CrossCountry has faced significant disruption in recent years, due in part to a driver training backlog.

‘A failed operator’

Responding to the ORR’s data, a rail industry source described the company as a “failed operator.”

“The public is sick and tired of the situation, as shown by a recent Transport Focus customer satisfaction survey, which lists CrossCountry at the bottom of the table in every category.”

The problems can “no longer be ignored” by the government, the person added, “particularly as it will again fail to deliver its expected timetable in May.”

“CrossCountry must be taken into government control as soon as possible for the benefit of both passengers and taxpayers.”

Speaking in parliament on Thursday, Heidi Alexander said: “If there is terrible performance we can seek to break a contract earlier.
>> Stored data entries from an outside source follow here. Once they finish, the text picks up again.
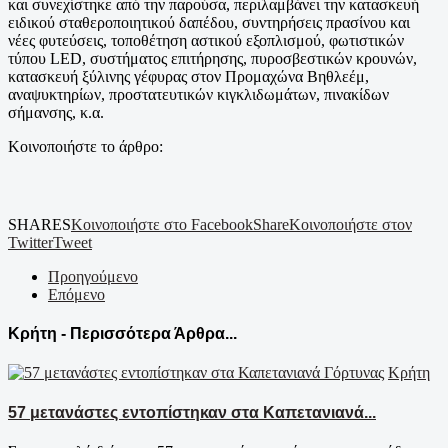
και συνεχίστηκε από την παρούσα, περιλαμβάνει την κατασκευή
ειδικού σταθεροποιητικού δαπέδου, συντηρήσεις πρασίνου και
νέες φυτεύσεις, τοποθέτηση αστικού εξοπλισμού, φωτιστικών
τύπου LED, συστήματος επιτήρησης, πυροσβεστικών κρουνών,
κατασκευή ξύλινης γέφυρας στον Προμαχώνα Βηθλεέμ,
αναψυκτηρίων, προστατευτικών κιγκλιδωμάτων, πινακίδων
σήμανσης, κ.α.
Κοινοποιήστε το άρθρο:
SHARES
Κοινοποιήστε στο Facebook
Share
Κοινοποιήστε στον
Twitter
Tweet
Προηγούμενο
Επόμενο
Κρήτη - Περισσότερα Άρθρα...
Κρήτη
57 μετανάστες εντοπίστηκαν στα Καπετανιανά...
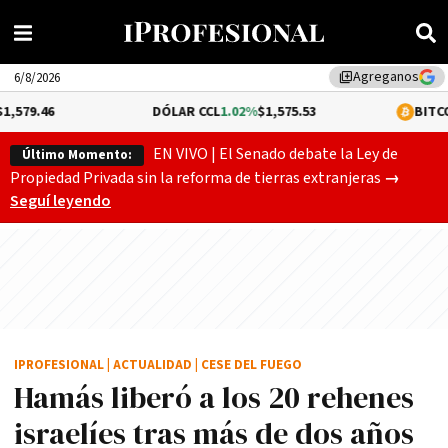
Agreganos
library_add
6/8/2026
DÓLAR CCL
1.02%
$1,575.53
BITCOIN
-0.13%
$6
EN VIVO | El Senado debate la Ley de
Último Momento:
Gobierno
Propiedad Privada sin la reforma de tierras extranjeras
→
Seguí leyendo
IPROFESIONAL
|
ACTUALIDAD
|
CESE DEL FUEGO
Hamás liberó a los 20 rehenes
israelíes tras más de dos años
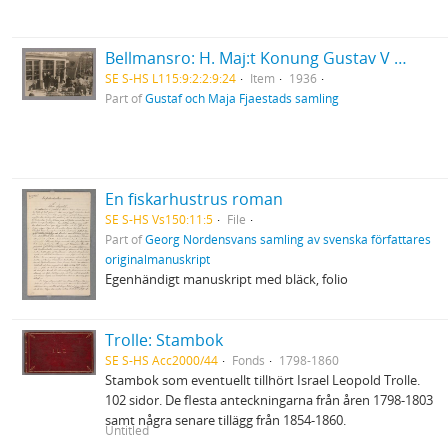
Bellmansro: H. Maj:t Konung Gustav V besökte Värmlandsutställningen den 6 maj 1936
SE S-HS L115:9:2:2:9:24
Item
1936
Part of
Gustaf och Maja Fjaestads samling
En fiskarhustrus roman
SE S-HS Vs150:11:5
File
Part of
Georg Nordensvans samling av svenska författares
originalmanuskript
Egenhändigt manuskript med bläck, folio
Trolle: Stambok
SE S-HS Acc2000/44
Fonds
1798-1860
Stambok som eventuellt tillhört Israel Leopold Trolle.
102 sidor. De flesta anteckningarna från åren 1798-1803
samt några senare tillägg från 1854-1860.
Untitled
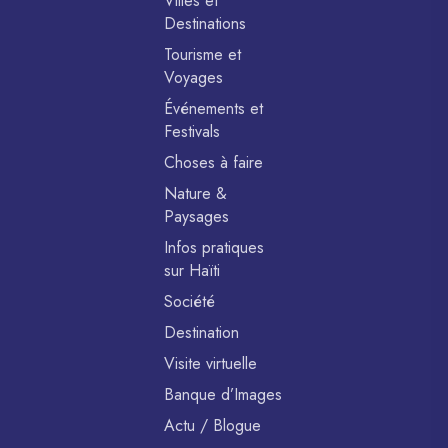
Villes et
Destinations
Tourisme et
Voyages
Événements et
Festivals
Choses à faire
Nature &
Paysages
Infos pratiques
sur Haïti
Société
Destination
Visite virtuelle
Banque d’Images
Actu / Blogue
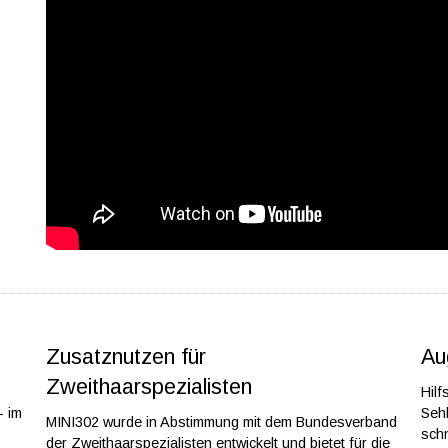
Zusatznutzen für
Au
Zweithaarspezialisten
Hilf
- im
Sehh
MINI302 wurde in Abstimmung mit dem Bundesverband
schn
der Zweithaarspezialisten entwickelt und bietet für die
“I’m pleased there are some improvements on CrossCountry, we are seeing improvements on the train operating companies that have been brought into public ownership, particularly if you look at passenger journeys and revenue growth on TransPennine and LNER, there’s a really positive story to tell.”

A CrossCountry spokesperson said: “We work closely with the Department for Transport to update our timetable every six months, in line with standard industry practice. Our May 2025 timetable has been agreed with the Department, and will deliver additional capacity and services for customers across the country. Our December 2025 timetable bid is currently undergoing the standard review process with Network Rail, as is usual at this point in its design. In both cases, we will be running a full timetable and continue to meet our contractual obligations.

“Working in partnership with the Department for Transport and Network Rail train performance has improved significantly in the first three months of this year, following changes across the service that have reduced cancellations and improved punctuality. However, we recognise that there is more work to be done to ensure we consistently meet high service standards, improve performance, and provide a resilient service.”